Records from a dataset
________
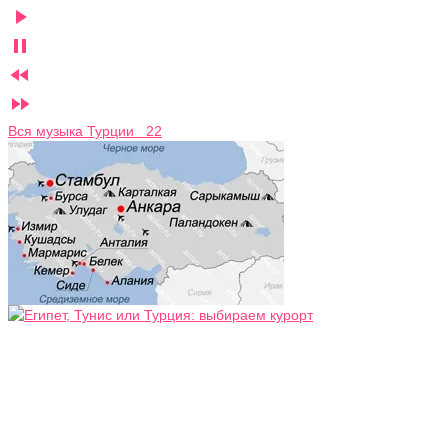




Вся музыка Турции 22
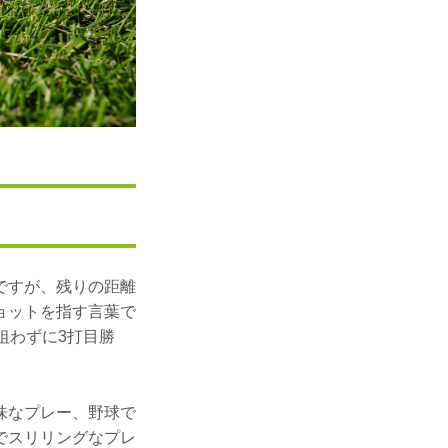
ですが、残りの距離
ョットを指す言葉で
狙わずに3打目勝
味なプレー、野球で
でスリリングなプレ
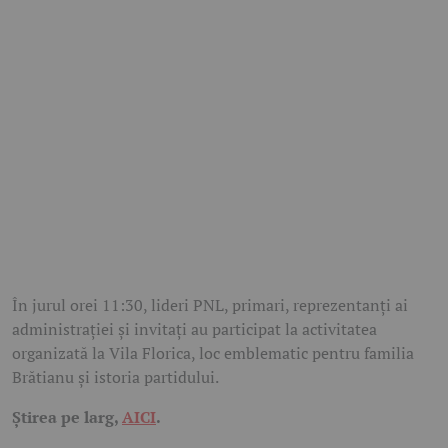
În jurul orei 11:30, lideri PNL, primari, reprezentanți ai
administrației și invitați au participat la activitatea
organizată la Vila Florica, loc emblematic pentru familia
Brătianu și istoria partidului.
Știrea pe larg,
AICI
.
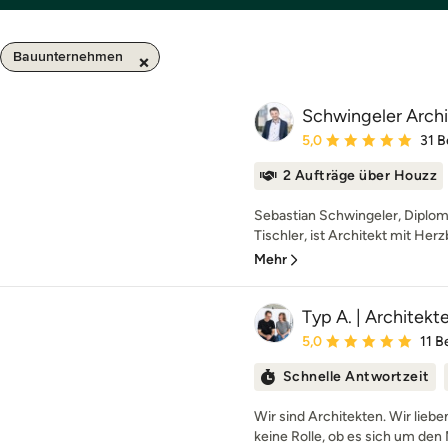
Bauunternehmen
Schwingeler Arch
Durchschnittliche Bewe
5,0
31 
2 Aufträge über Houzz
Sebastian Schwingeler, Diplom
Tischler, ist Architekt mit Herz
Mehr
Typ A. | Architek
Durchschnittliche Bewe
5,0
11 
Schnelle Antwortzeit
Wir sind Architekten. Wir liebe
keine Rolle, ob es sich um den 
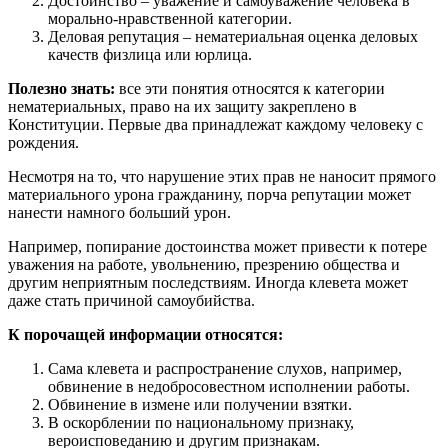
Достоинство – уважение и самоуважение человека в
морально-нравственной категории.
Деловая репутация – нематериальная оценка деловых
качеств физлица или юрлица.
Полезно знать:
все эти понятия относятся к категории
нематериальных, право на их защиту закреплено в
Конституции. Первые два принадлежат каждому человеку с
рождения.
Несмотря на то, что нарушение этих прав не наносит прямого
материального урона гражданину, порча репутации может
нанести намного больший урон.
Например, попирание достоинства может привести к потере
уважения на работе, увольнению, презрению общества и
другим неприятным последствиям. Иногда клевета может
даже стать причиной самоубийства.
К порочащей информации относятся:
Сама клевета и распространение слухов, например,
обвинение в недобросовестном исполнении работы.
Обвинение в измене или получении взятки.
В оскорблении по национальному признаку,
вероисповеданию и другим признакам.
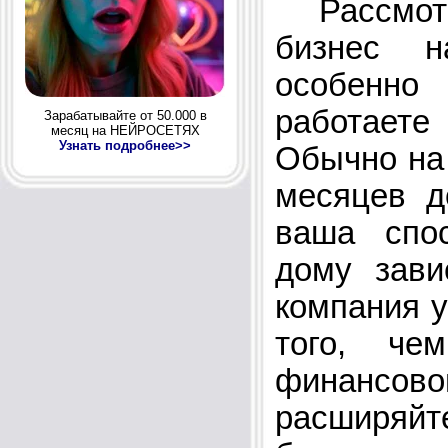
Рассмотр
бизнес н
особенно
работаете
Зарабатывайте от 50.000 в
месяц на НЕЙРОСЕТЯХ
Узнать подробнее>>
Обычно на 
месяцев д
ваша спо
дому зави
компания у
того, че
финансо
расширяй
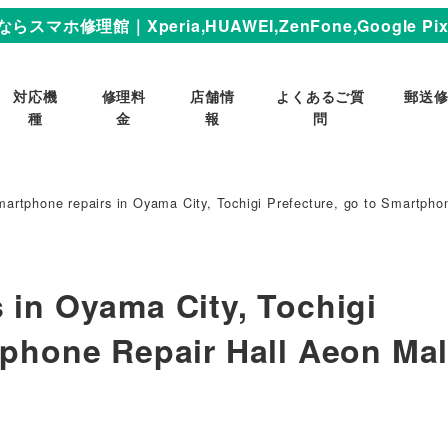
スマホ修理館｜Xperia,HUAWEI,ZenFone,Google Pixel
対応機
修理料
店舗情
よくあるご質
郵送
種
金
報
問
martphone repairs in Oyama City, Tochigi Prefecture, go to Smartph
 in Oyama City, Tochigi
tphone Repair Hall Aeon Mal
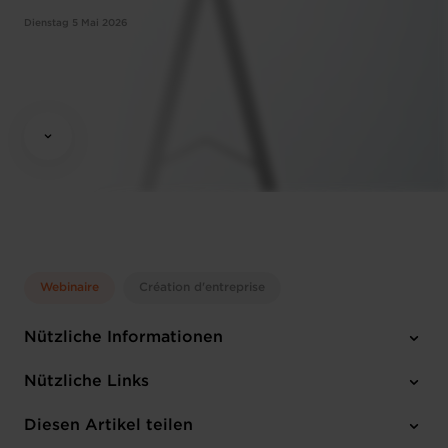
Dienstag 5 Mai 2026
Webinaire
Création d'entreprise
Nützliche Informationen
Dienstag 5 Mai 2026
Nützliche Links
10:00 - 12:00
Online Workshop
Diesen Artikel teilen
Anmelden
Englisch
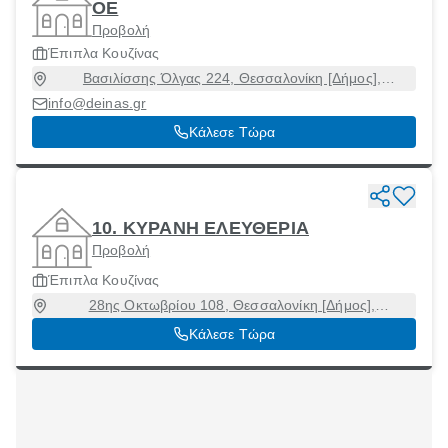
ΟΕ
Προβολή
Έπιπλα Κουζίνας
Βασιλίσσης Όλγας 224, Θεσσαλονίκη [Δήμος],
Θεσσαλονίκη, 55133
info@deinas.gr
Κάλεσε Τώρα
10. ΚΥΡΑΝΗ ΕΛΕΥΘΕΡΙΑ
Προβολή
Έπιπλα Κουζίνας
28ης Οκτωβρίου 108, Θεσσαλονίκη [Δήμος],
Θεσσαλονίκη, 54642
Κάλεσε Τώρα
________
■ **TASK DESCRIPTION**:
Copy each line above exactly. Images do not belong in the copy.

■ **TASK RESPONSE**:




Вся музыка Турции 22
ですが、残りの距離
ョットを指す言葉で
狙わずに3打目勝
味なプレー、野球で
でスリリングなプレ
În jurul orei 11:30, lideri PNL, primari, reprezentanți ai
administrației și invitați au participat la activitatea
organizată la Vila Florica, loc emblematic pentru familia
Brătianu și istoria partidului.
Știrea pe larg,
AICI
.
Bauunternehmen
Schwingeler Arch
Durchschnittliche Bewe
5,0
31 
2 Aufträge über Houzz
Sebastian Schwingeler, Diplom
Tischler, ist Architekt mit Herz
Mehr
Typ A. | Architek
Durchschnittliche Bewe
5,0
11 
Schnelle Antwortzeit
Wir sind Architekten. Wir liebe
keine Rolle, ob es sich um den 
Достоинство – уважение и самоуважение человека в
морально-нравственной категории.
Деловая репутация – нематериальная оценка деловых
качеств физлица или юрлица.
Полезно знать:
все эти понятия относятся к категории
нематериальных, право на их защиту закреплено в
Конституции. Первые два принадлежат каждому человеку с
рождения.
Несмотря на то, что нарушение этих прав не наносит прямого
материального урона гражданину, порча репутации может
нанести намного больший урон.
Например, попирание достоинства может привести к потере
уважения на работе, увольнению, презрению общества и
другим неприятным последствиям. Иногда клевета может
даже стать причиной самоубийства.
К порочащей информации относятся:
Сама клевета и распространение слухов, например,
обвинение в недобросовестном исполнении работы.
Обвинение в измене или получении взятки.
В оскорблении по национальному признаку,
вероисповеданию и другим признакам.
Рассмотр
бизнес н
особенно
работаете
Зарабатывайте от 50.000 в
месяц на НЕЙРОСЕТЯХ
Узнать подробнее>>
Обычно на 
месяцев д
ваша спо
дому зави
компания у
того, че
финансо
расширяй
スマホ修理館｜Xperia,HUAWEI,ZenFone,Google Pixel
対応機
修理料
店舗情
よくあるご質
郵送
種
金
報
問
martphone repairs in Oyama City, Tochigi Prefecture, go to Smartph
 in Oyama City, Tochigi
tphone Repair Hall Aeon Mal
Dienstag 5 Mai 2026
Webinaire
Création d'entreprise
Nützliche Informationen
Dienstag 5 Mai 2026
Nützliche Links
10:00 - 12:00
Online Workshop
Diesen Artikel teilen
Anmelden
Englisch
ΟΕ
Προβολή
Έπιπλα Κουζίνας
Βασιλίσσης Όλγας 224, Θεσσαλονίκη [Δήμος],
Θεσσαλονίκη, 55133
info@deinas.gr
Κάλεσε Τώρα
10. ΚΥΡΑΝΗ ΕΛΕΥΘΕΡΙΑ
Προβολή
Έπιπλα Κουζίνας
28ης Οκτωβρίου 108, Θεσσαλονίκη [Δήμος],
Θεσσαλονίκη, 54642
Κάλεσε Τώρα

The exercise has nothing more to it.